4. The evidence I support in this text is from the constant repetition of words that I observed and connections I made with the words to make connections. In Part A : “The both have worthwhile and remunerative jobs that they find stimulating and challenging.” Then, “John and Mary have a stimulating and challenging sex life and worthwhile friends.” Further on, “They both have hobbies which they find stimulating and challenging.” Then in Part C “… and hobbies which they find stimulating and challenging, when they have the time.” Also when I discussed the freedom part, “But James is often away on his motorcycle, being free. Freedom isn’t the same for girls, so in the meantime Mary spends Thursday evenings with John.” Going along when talking about John having commitment issues and yet struggling with it is portrayed in the following quotes, “John on the contrary settles down long ago; this is what is bothering him.” “…he can’t leave his wife because a commitment is a commitment.”

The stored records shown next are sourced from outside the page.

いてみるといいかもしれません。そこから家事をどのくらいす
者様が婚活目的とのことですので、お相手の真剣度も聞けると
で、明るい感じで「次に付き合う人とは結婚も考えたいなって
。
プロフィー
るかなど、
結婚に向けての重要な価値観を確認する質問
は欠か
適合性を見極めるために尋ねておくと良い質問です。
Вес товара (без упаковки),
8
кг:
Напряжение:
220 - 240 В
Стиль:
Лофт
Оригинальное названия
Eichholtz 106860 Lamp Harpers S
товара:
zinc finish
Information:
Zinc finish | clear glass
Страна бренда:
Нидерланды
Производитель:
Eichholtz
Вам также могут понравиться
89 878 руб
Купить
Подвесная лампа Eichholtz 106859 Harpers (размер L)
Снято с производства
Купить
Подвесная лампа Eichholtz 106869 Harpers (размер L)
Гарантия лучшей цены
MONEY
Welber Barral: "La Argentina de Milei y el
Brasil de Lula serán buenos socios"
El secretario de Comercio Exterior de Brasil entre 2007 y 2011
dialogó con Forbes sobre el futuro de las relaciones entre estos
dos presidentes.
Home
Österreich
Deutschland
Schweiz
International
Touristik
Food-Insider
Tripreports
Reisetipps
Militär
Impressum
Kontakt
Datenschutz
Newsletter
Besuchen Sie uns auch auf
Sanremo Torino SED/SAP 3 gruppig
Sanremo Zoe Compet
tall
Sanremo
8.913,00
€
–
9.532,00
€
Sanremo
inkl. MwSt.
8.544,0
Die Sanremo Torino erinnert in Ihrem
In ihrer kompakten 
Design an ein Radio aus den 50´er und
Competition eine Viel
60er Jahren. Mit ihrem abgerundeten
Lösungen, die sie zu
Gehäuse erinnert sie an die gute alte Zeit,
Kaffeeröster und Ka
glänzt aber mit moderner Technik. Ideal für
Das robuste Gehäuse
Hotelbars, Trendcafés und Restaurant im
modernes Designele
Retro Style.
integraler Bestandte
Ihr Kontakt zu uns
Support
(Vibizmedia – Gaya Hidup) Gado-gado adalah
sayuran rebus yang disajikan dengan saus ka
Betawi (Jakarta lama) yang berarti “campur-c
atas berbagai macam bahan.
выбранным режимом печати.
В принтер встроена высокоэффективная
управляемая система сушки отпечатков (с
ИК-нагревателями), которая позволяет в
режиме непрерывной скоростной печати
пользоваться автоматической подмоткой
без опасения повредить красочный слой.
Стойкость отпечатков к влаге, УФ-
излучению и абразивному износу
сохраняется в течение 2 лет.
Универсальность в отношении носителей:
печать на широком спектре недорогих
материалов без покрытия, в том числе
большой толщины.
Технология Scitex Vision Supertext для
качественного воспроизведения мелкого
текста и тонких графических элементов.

5. This interpretation matters because it picks at the text and tries to find the meaning of what the author says. Maybe someone else’s interpretation may provide different meaning and/or light. Yet it illustrates the core of what I believe the author is trying to show her audience. With the constant repetition of words and phrases, that marriage is not what everyone thinks it to be. That it takes work, time, and true commitment. That a marriage is not just stimulated challenged to be worthwhile by what we have but by the work we put into one another.